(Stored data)
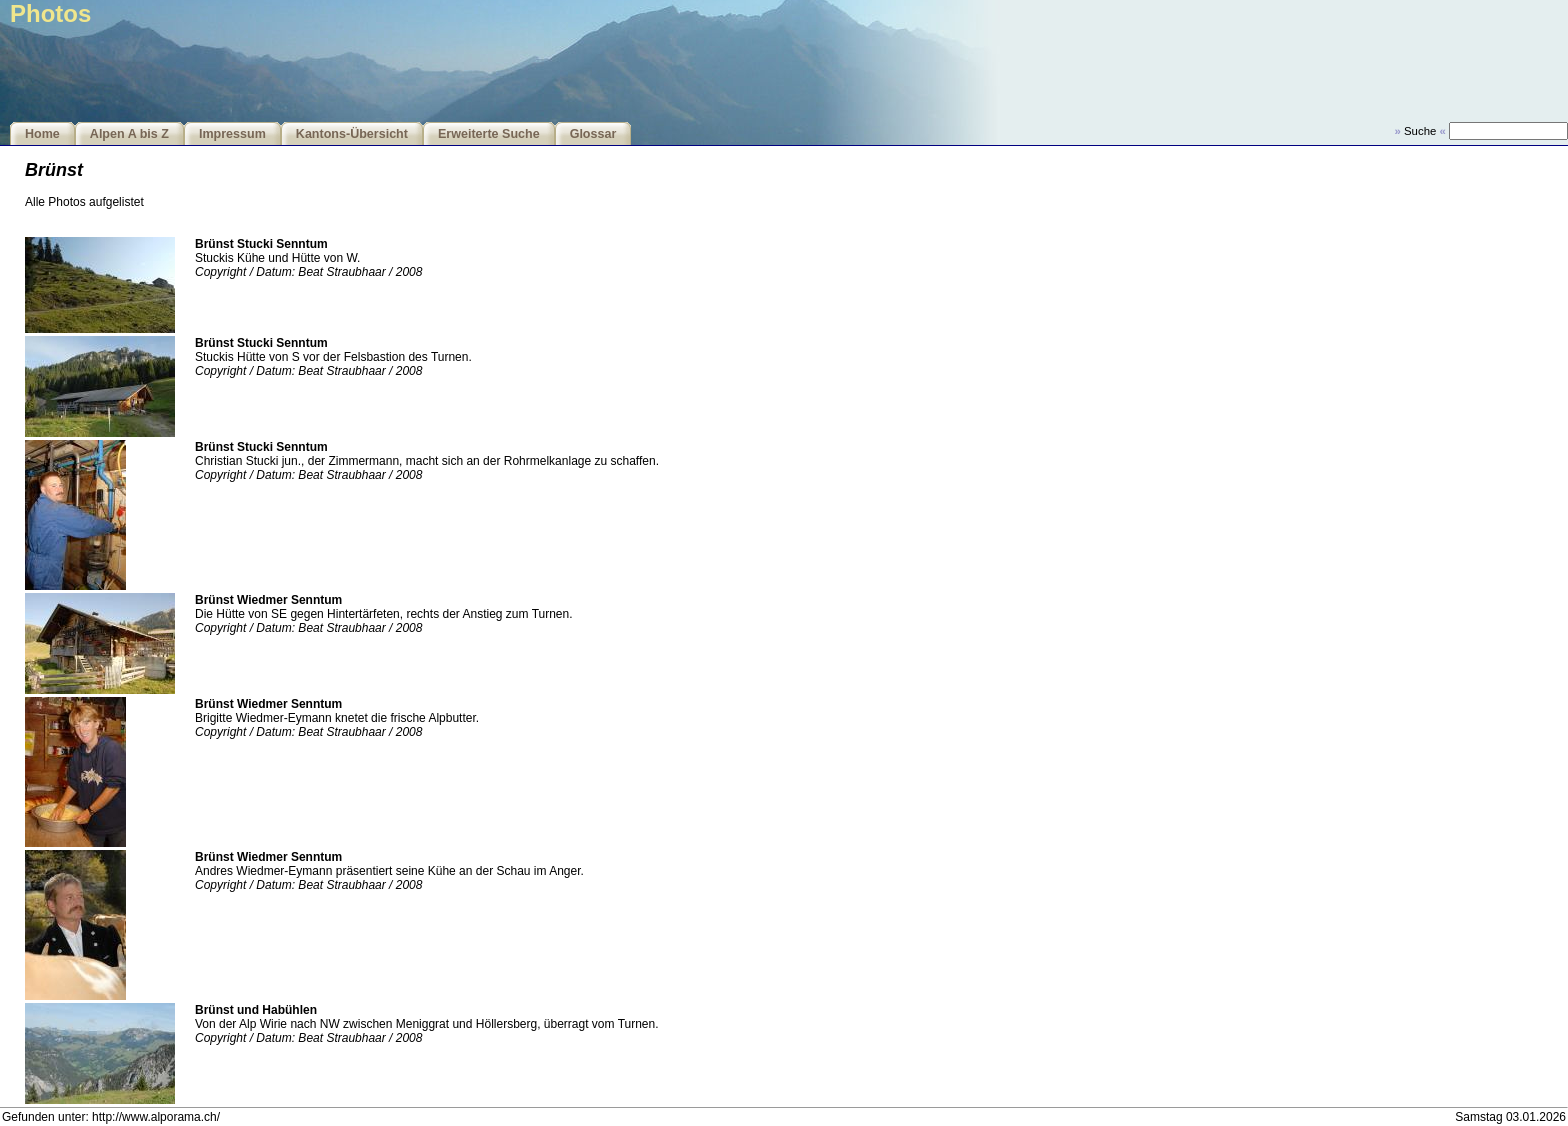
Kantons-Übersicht (352, 134)
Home (42, 134)
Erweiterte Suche (489, 134)
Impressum (232, 134)
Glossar (593, 134)
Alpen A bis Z (129, 134)
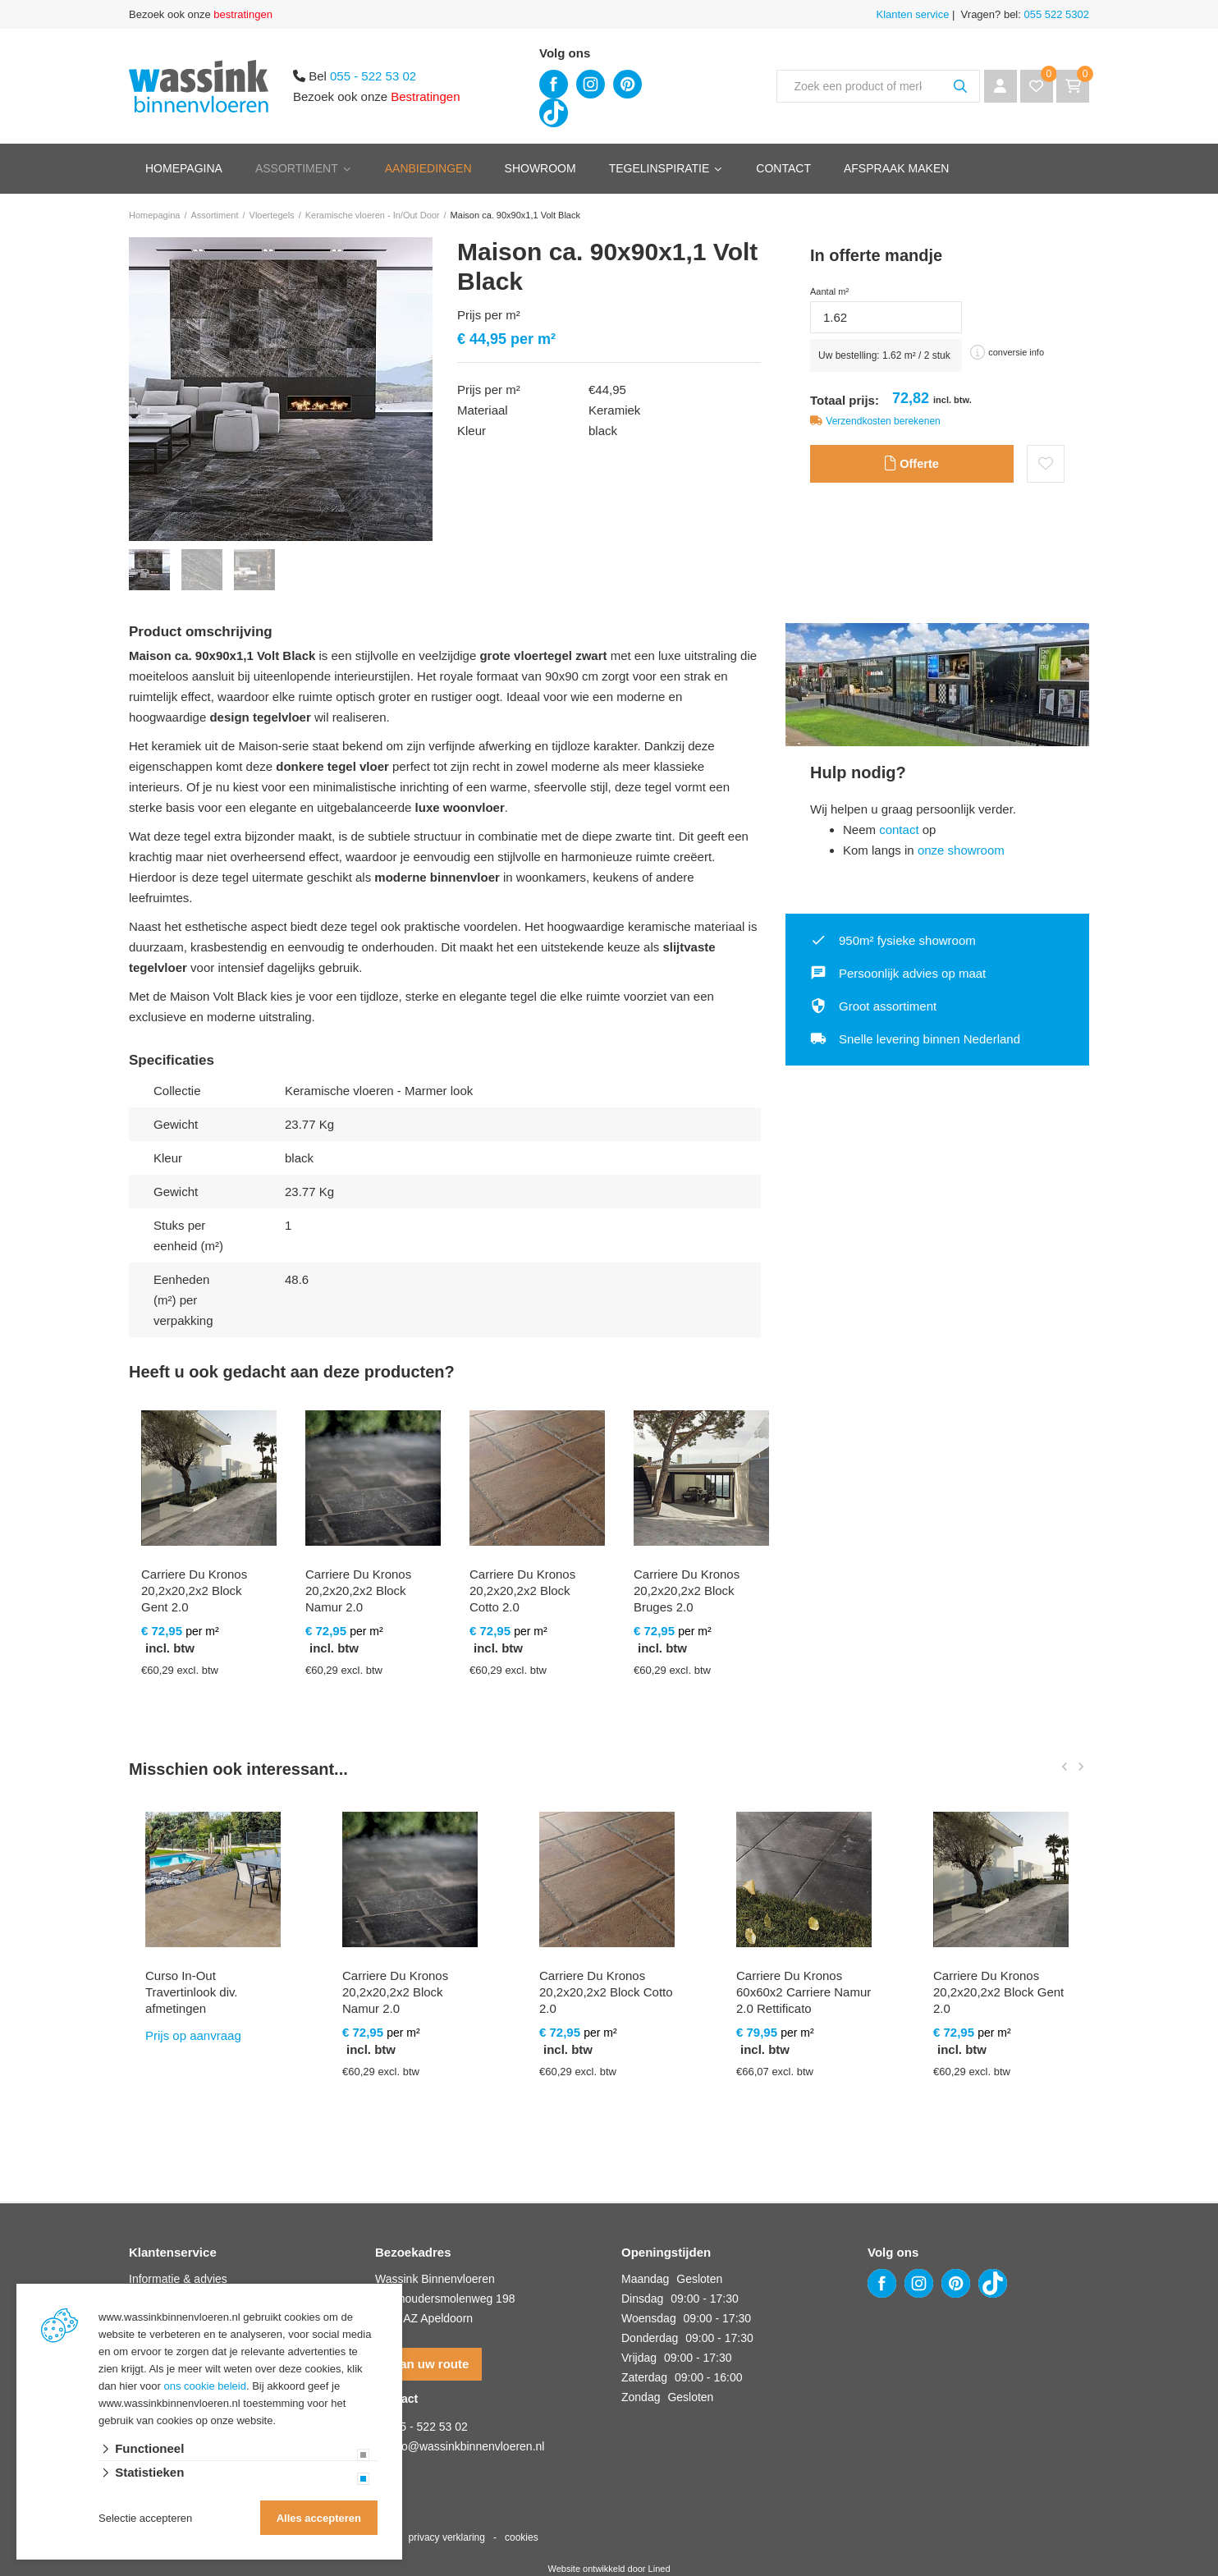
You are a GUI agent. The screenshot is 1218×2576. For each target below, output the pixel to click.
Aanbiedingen (428, 168)
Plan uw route (428, 2364)
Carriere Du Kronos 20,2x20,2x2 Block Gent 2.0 (194, 1590)
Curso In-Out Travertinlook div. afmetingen (191, 1992)
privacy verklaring (447, 2537)
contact (898, 830)
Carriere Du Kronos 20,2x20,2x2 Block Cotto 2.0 (522, 1590)
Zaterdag (644, 2377)
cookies (521, 2537)
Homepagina (183, 168)
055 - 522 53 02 (373, 76)
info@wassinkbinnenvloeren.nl (466, 2446)
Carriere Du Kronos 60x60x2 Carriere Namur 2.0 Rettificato (803, 1992)
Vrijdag (639, 2357)
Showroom (540, 168)
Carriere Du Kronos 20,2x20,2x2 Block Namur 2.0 (358, 1590)
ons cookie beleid (205, 2386)
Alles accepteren (319, 2518)
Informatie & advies (178, 2278)
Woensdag (648, 2318)
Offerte (911, 465)
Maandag (645, 2278)
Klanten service (913, 14)
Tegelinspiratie (659, 168)
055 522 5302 (1055, 14)
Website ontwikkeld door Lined (609, 2569)
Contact (783, 168)
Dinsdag (642, 2298)
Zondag (640, 2397)
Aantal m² (829, 291)
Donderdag (649, 2338)
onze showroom (961, 850)
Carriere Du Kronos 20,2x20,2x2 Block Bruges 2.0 (687, 1590)
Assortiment (296, 168)
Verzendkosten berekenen (883, 421)
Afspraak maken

[Task objective]
Print only the lines running from the one containing "Alpen A bis Z (129, 134)" to the end of the data above, exactly; include no pictures.

[Exercise output]
Alpen A bis Z (129, 134)
You are a GUI agent. The screenshot is 1218×2576. For each target below, output the pixel to click.
Aanbiedingen (428, 168)
Plan uw route (428, 2364)
Carriere Du Kronos 20,2x20,2x2 Block Gent 2.0 (194, 1590)
Curso In-Out Travertinlook div. afmetingen (191, 1992)
privacy verklaring (447, 2537)
contact (898, 830)
Carriere Du Kronos 20,2x20,2x2 Block Cotto 2.0 (522, 1590)
Zaterdag (644, 2377)
cookies (521, 2537)
Homepagina (183, 168)
055 - 522 53 02 (373, 76)
info@wassinkbinnenvloeren.nl (466, 2446)
Carriere Du Kronos 60x60x2 Carriere Namur 2.0 Rettificato (803, 1992)
Vrijdag (639, 2357)
Showroom (540, 168)
Carriere Du Kronos 20,2x20,2x2 Block Namur 2.0 (358, 1590)
ons cookie beleid (205, 2386)
Alles accepteren (319, 2518)
Informatie & advies (178, 2278)
Woensdag (648, 2318)
Offerte (911, 465)
Maandag (645, 2278)
Klanten service (913, 14)
Tegelinspiratie (659, 168)
055 522 5302 (1055, 14)
Website ontwikkeld door Lined (609, 2569)
Contact (783, 168)
Dinsdag (642, 2298)
Zondag (640, 2397)
Aantal m² (829, 291)
Donderdag (649, 2338)
onze showroom (961, 850)
Carriere Du Kronos 20,2x20,2x2 Block Bruges 2.0 (687, 1590)
Assortiment (296, 168)
Verzendkosten berekenen (883, 421)
Afspraak maken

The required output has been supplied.